What needs to be done:
Write out the records below from the first line through the line containing "周辺の駅の路線から探す", leaving out any pictures.
####
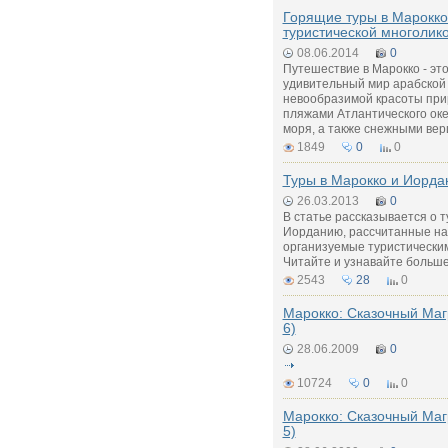
Горящие туры в Марокко 
туристической многолик
08.06.2014
0
Путешествие в Марокко - это
удивительный мир арабской 
невообразимой красоты прир
пляжами Атлантического ок
моря, а также снежными вер
1849
0
0
Туры в Марокко и Иорд
26.03.2013
0
В статье рассказывается о т
Иорданию, рассчитанные на
организуемые туристически
Читайте и узнавайте больше
2543
28
0
Марокко: Сказочный Маг
6)
28.06.2009
0
10724
0
0
Марокко: Сказочный Маг
5)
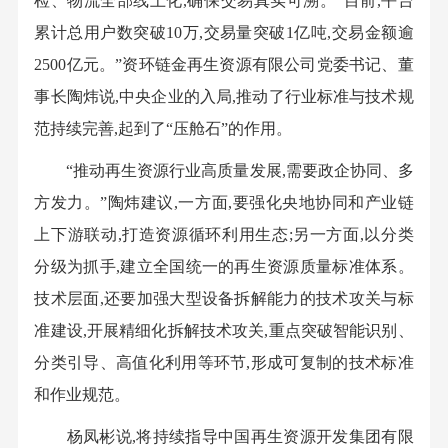
检、物流全部线上化,确保交易真实可溯。“目前,平台
累计总用户数突破10万,交易量突破1亿吨,交易金额逾
2500亿元。”资环链金再生资源有限公司党委书记、董
事长陶炜说,中央企业的入局,推动了行业标准与技术规
范持续完善,起到了“压舱石”的作用。
“推动再生资源行业高质量发展,需要政企协同、多
方发力。”陶炜建议,一方面,要强化央地协同和产业链
上下游联动,打造资源循环利用生态;另一方面,以分类
分级为抓手,建立全国统一的再生资源质量标准体系。
技术层面,还要加强大型设备拆解能力的技术攻关与标
准建设,开展精细化拆解技术攻关,重点突破智能识别、
分类引导、高值化利用等环节,形成可复制的技术标准
和作业规范。
杨凤彬说,将持续指导中国再生资源开发集团有限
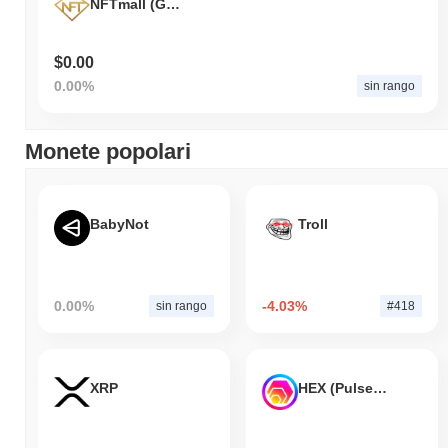
NFTmall (GEM)
$0.00
0.00%
sin rango
Monete popolari
BabyNot
Troll
0.00%
-4.03%
sin rango
#418
XRP
HEX (Pulsechain)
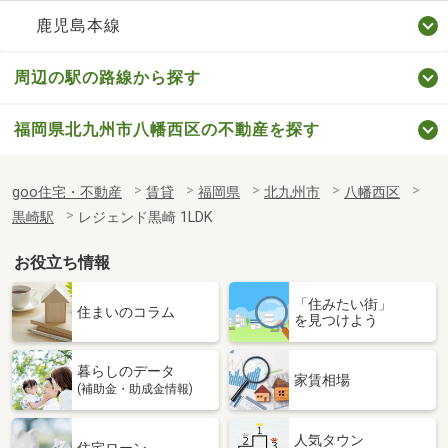
鹿児島本線
周辺の駅の路線から探す
福岡県北九州市八幡西区の不動産を探す
goo住宅・不動産
賃貸
福岡県
北九州市
八幡西区
黒崎駅
レジェンド黒崎 1LDK
お役立ち情報
「住みたい街」
住まいのコラム
を見つけよう
暮らしのデータ
家賃相場
(補助金・助成金情報)
人気タウン
住宅ローン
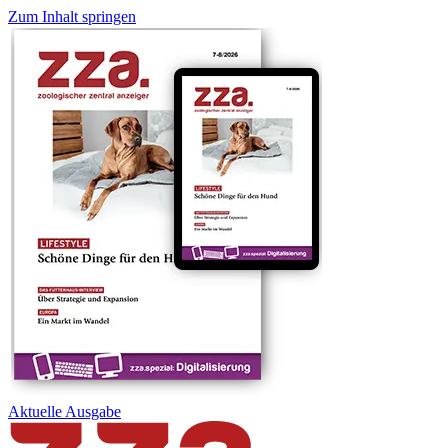
Zum Inhalt springen
Aktuelle
Ausgabe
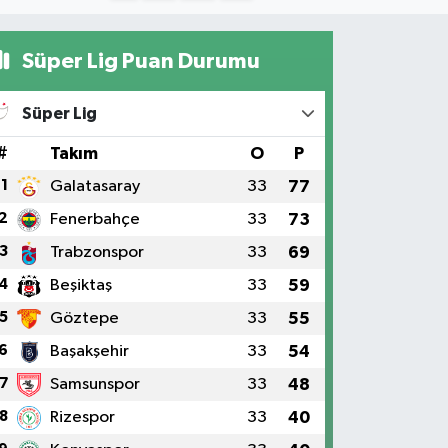
Süper Lig Puan Durumu
Süper Lig
#
Takım
O
P
1
Galatasaray
33
77
2
Fenerbahçe
33
73
3
Trabzonspor
33
69
4
Beşiktaş
33
59
5
Göztepe
33
55
6
Başakşehir
33
54
7
Samsunspor
33
48
8
Rizespor
33
40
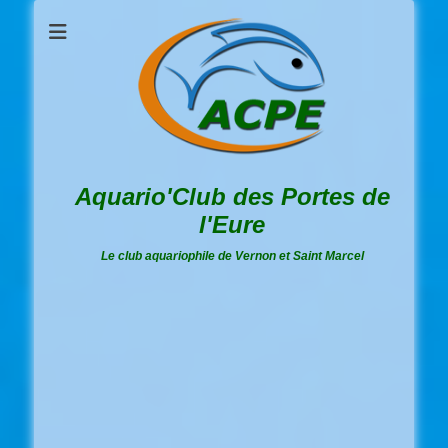
Aquario'Club des Portes de
l'Eure
Le club aquariophile de Vernon et Saint Marcel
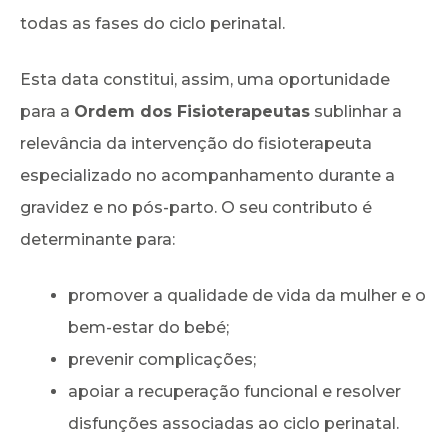
todas as fases do ciclo perinatal.
Esta data constitui, assim, uma oportunidade
para a
Ordem dos Fisioterapeutas
sublinhar a
relevância da intervenção do fisioterapeuta
especializado no acompanhamento durante a
gravidez e no pós-parto. O seu contributo é
determinante para:
promover a qualidade de vida da mulher e o
bem-estar do bebé;
prevenir complicações;
apoiar a recuperação funcional e resolver
disfunções associadas ao ciclo perinatal.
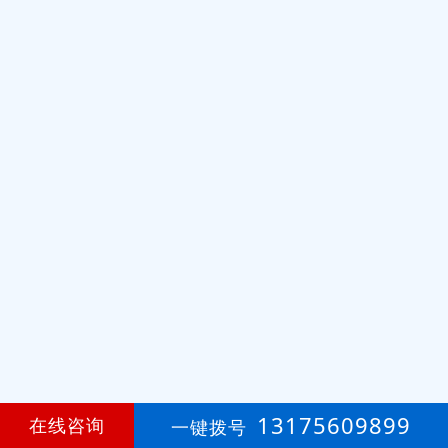
13175609899
在线咨询
一键拨号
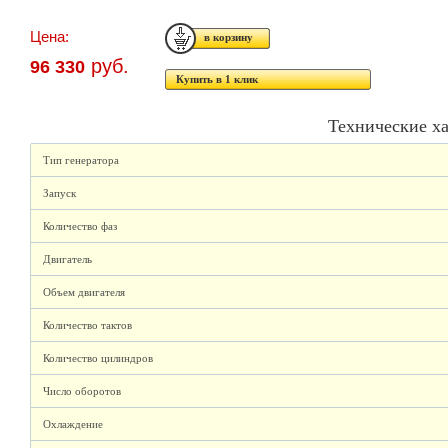
Цена:
руб.
96 330
Купить в 1 клик
Технические х
Тип генератора
Запуск
Количество фаз
Двигатель
Объем двигателя
Количество тактов
Количество цилиндров
Число оборотов
Охлаждение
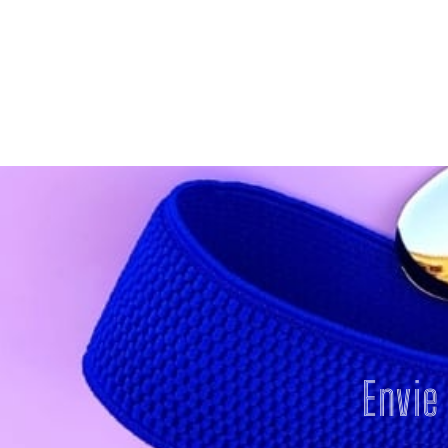
Envie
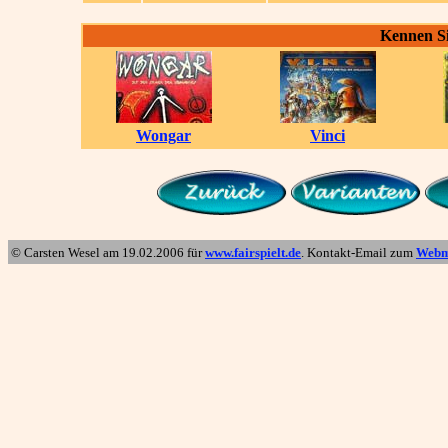
Kennen Si
Wongar
Vinci
© Carsten Wesel am
19.02.2006
für
www.fairspielt.de
. Kontakt-Email zum
Webm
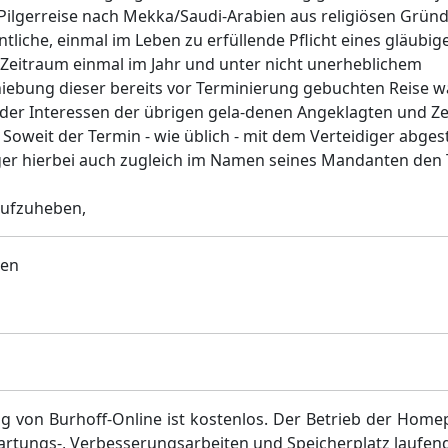
ilgerreise nach Mekka/Saudi-Arabien aus religiösen Gründ
liche, einmal im Leben zu erfüllende Pflicht eines gläubi
 Zeitraum einmal im Jahr und unter nicht unerheblichem
iebung dieser bereits vor Terminierung gebuchten Reise 
 der Interessen der übrigen gela-denen Angeklagten und Z
Soweit der Termin - wie üblich - mit dem Verteidiger abgest
ger hierbei auch zugleich im Namen seines Mandanten den 
ufzuheben,
hen
g von Burhoff-Online ist kostenlos. Der Betrieb der Home
artungs-, Verbesserungsarbeiten und Speicherplatz laufen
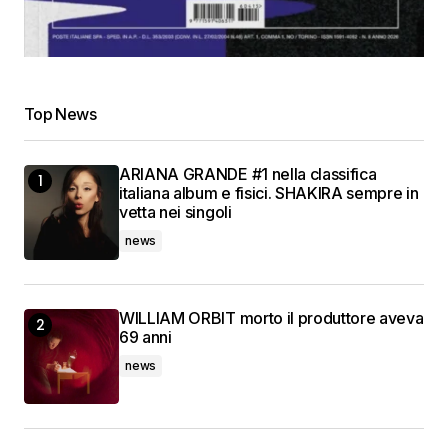
Top News
ARIANA GRANDE #1 nella classifica
italiana album e fisici. SHAKIRA sempre in
vetta nei singoli
news
WILLIAM ORBIT morto il produttore aveva
69 anni
news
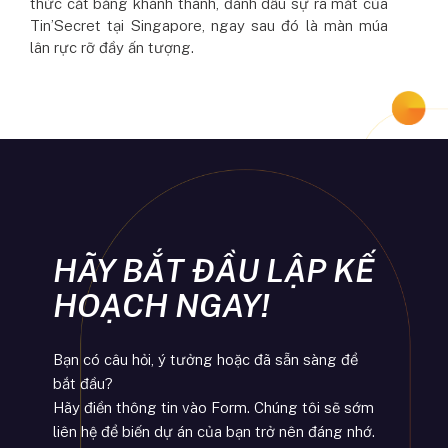
thức cắt băng khánh thành, đánh dấu sự ra mắt của
Tin’Secret tại Singapore, ngay sau đó là màn múa
lân rực rỡ đầy ấn tượng.
HÃY BẮT ĐẦU LẬP KẾ
HOẠCH NGAY!
Bạn có câu hỏi, ý tưởng hoặc đã sẵn sàng để
bắt đầu?
Hãy điền thông tin vào Form. Chúng tôi sẽ sớm
liên hệ để biến dự án của bạn trở nên đáng nhớ.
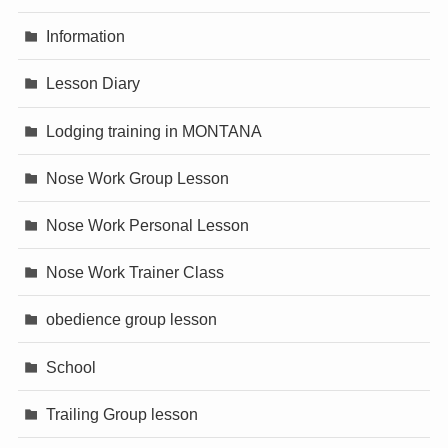
Information
Lesson Diary
Lodging training in MONTANA
Nose Work Group Lesson
Nose Work Personal Lesson
Nose Work Trainer Class
obedience group lesson
School
Trailing Group lesson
####
Final answer:
Горящие туры в Марокко 
туристической многолик
08.06.2014
0
Путешествие в Марокко - это
удивительный мир арабской 
невообразимой красоты прир
пляжами Атлантического ок
моря, а также снежными вер
1849
0
0
Туры в Марокко и Иорд
26.03.2013
0
В статье рассказывается о т
Иорданию, рассчитанные на
организуемые туристически
Читайте и узнавайте больше
2543
28
0
Марокко: Сказочный Маг
6)
28.06.2009
0
10724
0
0
Марокко: Сказочный Маг
5)
检、物流全部线上化,确保交易真实可溯。“目前,平台
累计总用户数突破10万,交易量突破1亿吨,交易金额逾
2500亿元。”资环链金再生资源有限公司党委书记、董
事长陶炜说,中央企业的入局,推动了行业标准与技术规
范持续完善,起到了“压舱石”的作用。
“推动再生资源行业高质量发展,需要政企协同、多
方发力。”陶炜建议,一方面,要强化央地协同和产业链
上下游联动,打造资源循环利用生态;另一方面,以分类
分级为抓手,建立全国统一的再生资源质量标准体系。
技术层面,还要加强大型设备拆解能力的技术攻关与标
准建设,开展精细化拆解技术攻关,重点突破智能识别、
分类引导、高值化利用等环节,形成可复制的技术标准
和作业规范。
杨凤彬说,将持续指导中国再生资源开发集团有限
NFTmall (GEM)
$0.00
0.00%
sin rango
Monete popolari
BabyNot
Troll
0.00%
-4.03%
sin rango
#418
XRP
HEX (Pulsechain)
鹿児島本線
周辺の駅の路線から探す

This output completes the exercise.